Newswise — The Cordyceps mushroom is best known for its gruesome eating habits: famously, its spores infect insects and kill them, growing into fully-fledged fruiting bodies that sprout from the insects’ flesh. But Cordyceps also has significant medicinal potential, containing a bioactive compound cordycepin which could potentially be developed into powerful new antiviral medications and cancer drugs. The mushrooms are rare in the wild, and until now, growing healthy Cordyceps in the lab has been a challenge which impedes scientific research – but Professor Mi Kyeong Lee of Chungbuk National University and her team including Dr Ayman Turk, publishing today in Frontiers in Microbiology, have found a way to grow these elusive fungi in a controlled setting without losing their potency.

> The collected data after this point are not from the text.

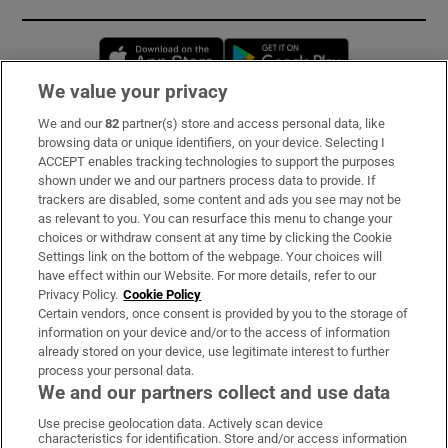
Opens in new window
Opens in new 
We value your privacy
We and our
82
partner(s) store and access personal data, like
Subscribe
browsing data or unique identifiers, on your device. Selecting I
ACCEPT enables tracking technologies to support the purposes
Support
shown under we and our partners process data to provide. If
trackers are disabled, some content and ads you see may not be
About Us
as relevant to you. You can resurface this menu to change your
choices or withdraw consent at any time by clicking the Cookie
Irish Times Products & Services
Settings link on the bottom of the webpage. Your choices will
have effect within our Website. For more details, refer to our
Privacy Policy.
Cookie Policy
OUR PARTNERS:
Certain vendors, once consent is provided by you to the storage of
information on your device and/or to the access of information
already stored on your device, use legitimate interest to further
process your personal data.
We and our partners collect and use data
Use precise geolocation data. Actively scan device
characteristics for identification. Store and/or access information
Irish Times on WhatsApp
Irish Times on Facebook
Irish Times on X
Irish Times on LinkedIn
Irish Times on Instagram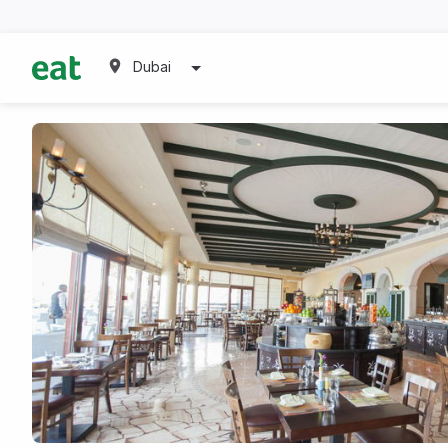
Dubai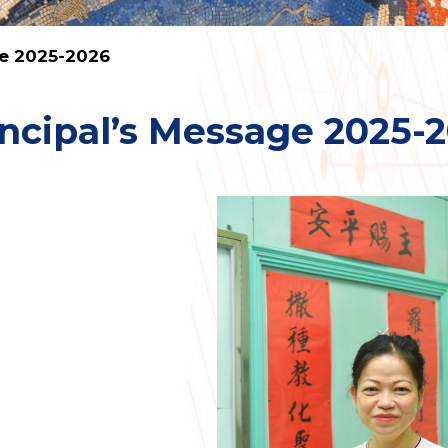
ge 2025-2026
incipal’s Message 2025-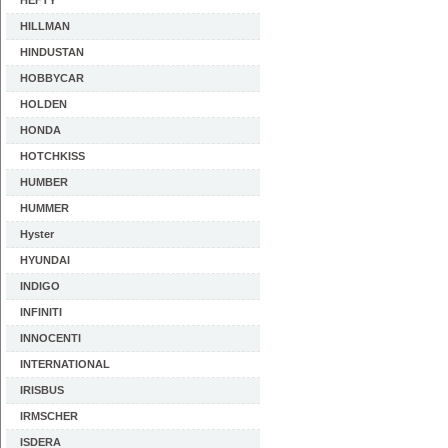
HEFTY
HILLMAN
HINDUSTAN
HOBBYCAR
HOLDEN
HONDA
HOTCHKISS
HUMBER
HUMMER
Hyster
HYUNDAI
INDIGO
INFINITI
INNOCENTI
INTERNATIONAL
IRISBUS
IRMSCHER
ISDERA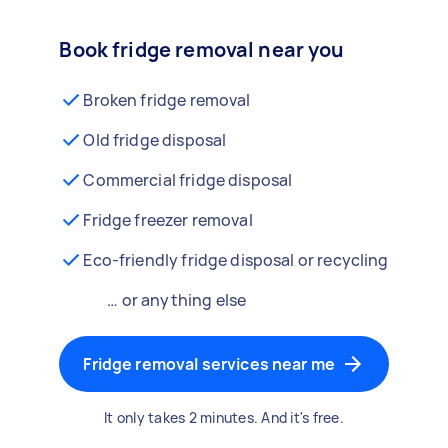
Book fridge removal near you
Broken fridge removal
Old fridge disposal
Commercial fridge disposal
Fridge freezer removal
Eco-friendly fridge disposal or recycling
… or anything else
Fridge removal services near me
It only takes 2 minutes. And it's free.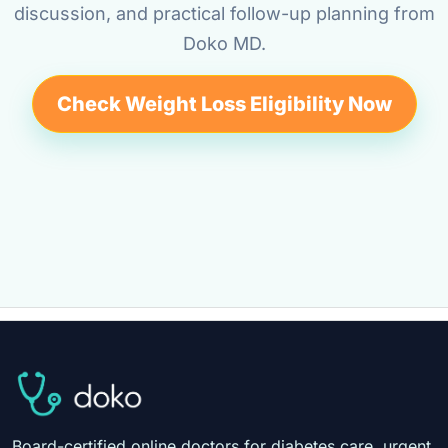
discussion, and practical follow-up planning from
Doko MD.
Check Weight Loss Eligibility Now
Board-certified online doctors for diabetes care, urgent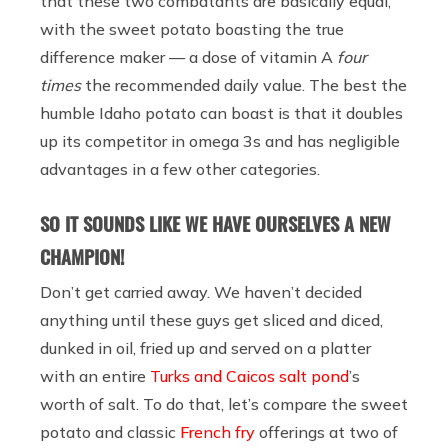
that these two combatants are basically equal,
with the sweet potato boasting the true
difference maker — a dose of vitamin A
four
times
the recommended daily value. The best the
humble Idaho potato can boast is that it doubles
up its competitor in omega 3s and has negligible
advantages in a few other categories.
SO IT SOUNDS LIKE WE HAVE OURSELVES A NEW
CHAMPION!
Don’t get carried away. We haven’t decided
anything until these guys get sliced and diced,
dunked in oil, fried up and served on a platter
with an entire
Turks and Caicos salt pond
’s
worth of salt. To do that, let’s compare the sweet
potato and classic
French fry
offerings at two of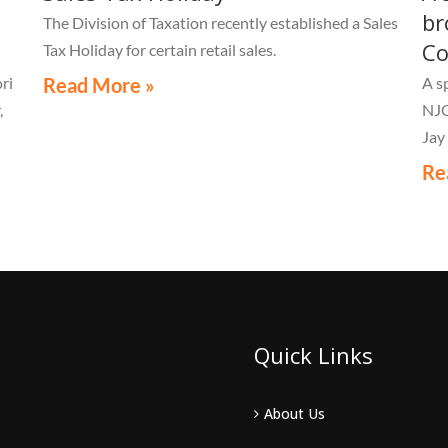
br
The Division of Taxation recently established a Sales
Co
Tax Holiday for certain retail sales.
ri
Read More »
A s
,
NJC
Jay
Re
Quick Links
About Us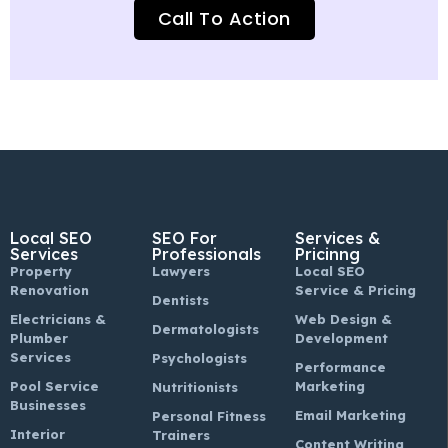
Call To Action
Local SEO
SEO For
Services &
Services
Professionals
Pricinng
Property
Lawyers
Local SEO
Renovation
Service & Pricing
Dentists
Electricians &
Web Design &
Dermatologists
Plumber
Development
Services
Psychologists
Performance
Pool Service
Marketing
Nutritionists
Businesses
Email Marketing
Personal Fitness
Interior
Trainers
Content Writing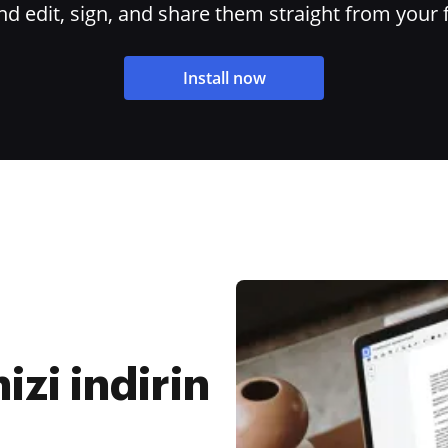
 edit, sign, and share them straight from your 
Install now
n
zi indirin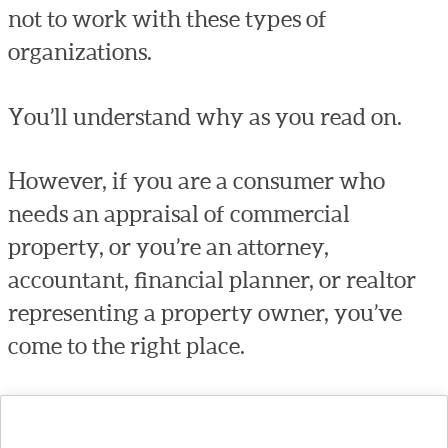
not to work with these types of
organizations.
You’ll understand why as you read on.
However, if you are a consumer who
needs an appraisal of commercial
property, or you’re an attorney,
accountant, financial planner, or realtor
representing a property owner, you’ve
come to the right place.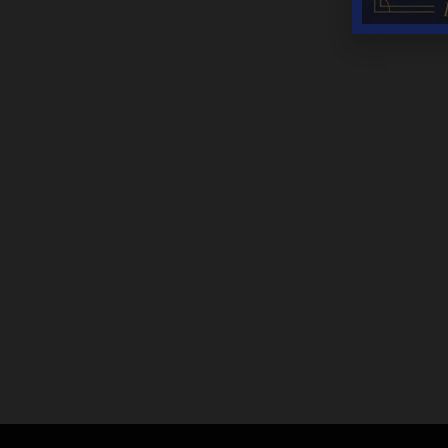
YEAR ROUND HOURS:
Monday – Thursday 11AM – 5PM
Friday & Saturday 11AM – 7:30PM
Sunday 11AM – 6PM
THANKSGIVING DAY – CLOSED
CHRISTMAS DAY – CLOSED
NEW YEARS DAY – CLOSED
We are open most holidays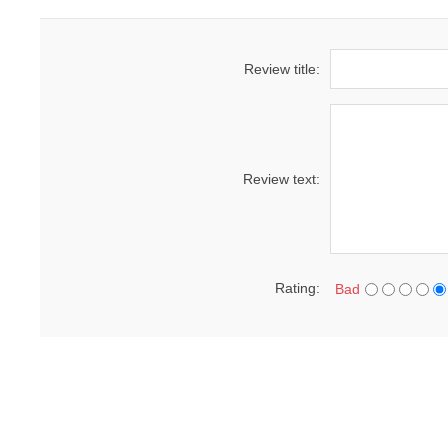
Review title:
Review text:
Rating:
Bad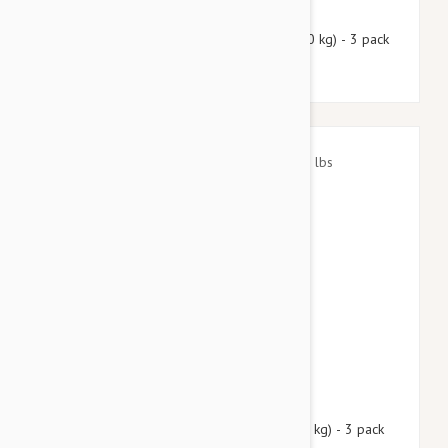
$49.50
$59.90
Nexgard Spectra Large 33 - 66 lbs (15 - 30 kg) - 3 pack
$40.95
$49.60
Nexgard Spectra Small 8 - 16 lbs (3.5 - 7.5 kg) - 3 pack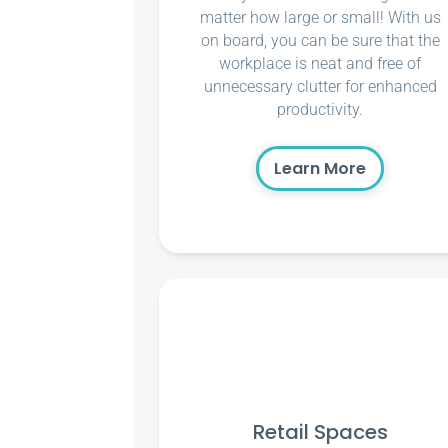
matter how large or small! With us
on board, you can be sure that the
workplace is neat and free of
unnecessary clutter for enhanced
productivity.
Learn More
Retail Spaces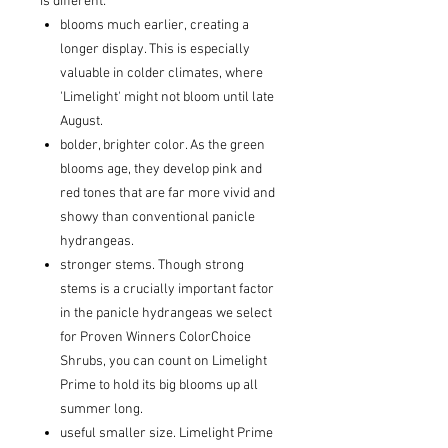
is different:
blooms much earlier, creating a
longer display. This is especially
valuable in colder climates, where
'Limelight' might not bloom until late
August.
bolder, brighter color. As the green
blooms age, they develop pink and
red tones that are far more vivid and
showy than conventional panicle
hydrangeas.
stronger stems. Though strong
stems is a crucially important factor
in the panicle hydrangeas we select
for Proven Winners ColorChoice
Shrubs, you can count on Limelight
Prime to hold its big blooms up all
summer long.
useful smaller size. Limelight Prime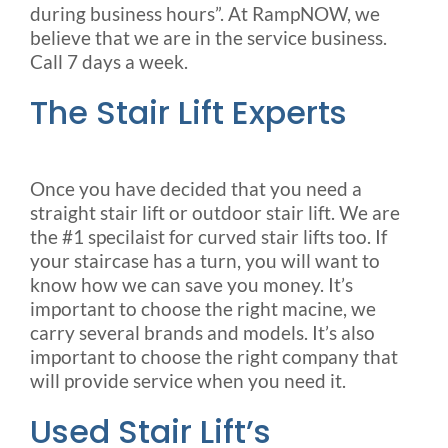
during business hours”. At RampNOW, we
believe that we are in the service business.
Call 7 days a week.
The Stair Lift Experts
Once you have decided that you need a
straight stair lift or outdoor stair lift. We are
the #1 specilaist for curved stair lifts too. If
your staircase has a turn, you will want to
know how we can save you money. It’s
important to choose the right macine, we
carry several brands and models. It’s also
important to choose the right company that
will provide service when you need it.
Used Stair Lift’s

“Cordycepin is one of the cytotoxic nucleoside analogs with complementary therapeutic activities in anti-proliferation and anti-metastasis in cancer cells,” said Dr Lee, senior author of the study. “In addition, recent research findings strongly urge preclinical and clinical studies of cordycepin for the comprehensive treatment of Covid-19.”
Finding the right food
Usually, Cordyceps is cultivated in the lab on grains such as brown rice. However, scientists noticed that the levels of cordycepin were very low when it was collected from Cordyceps grown on grains and suspected that the protein content of the grains simply wasn’t high enough to feed the Cordyceps. Given the high potential of cordycepin, Lee and her colleagues were keen to find a way to grow healthy, strong Cordyceps in the lab and synthesize high levels of the bioactive compound for medical research. They considered edible insects as an alternative growth medium for Cordyceps, but as different insects offer different nutrients, they also investigated which commercially available edible insects provided their mushrooms with the best meal.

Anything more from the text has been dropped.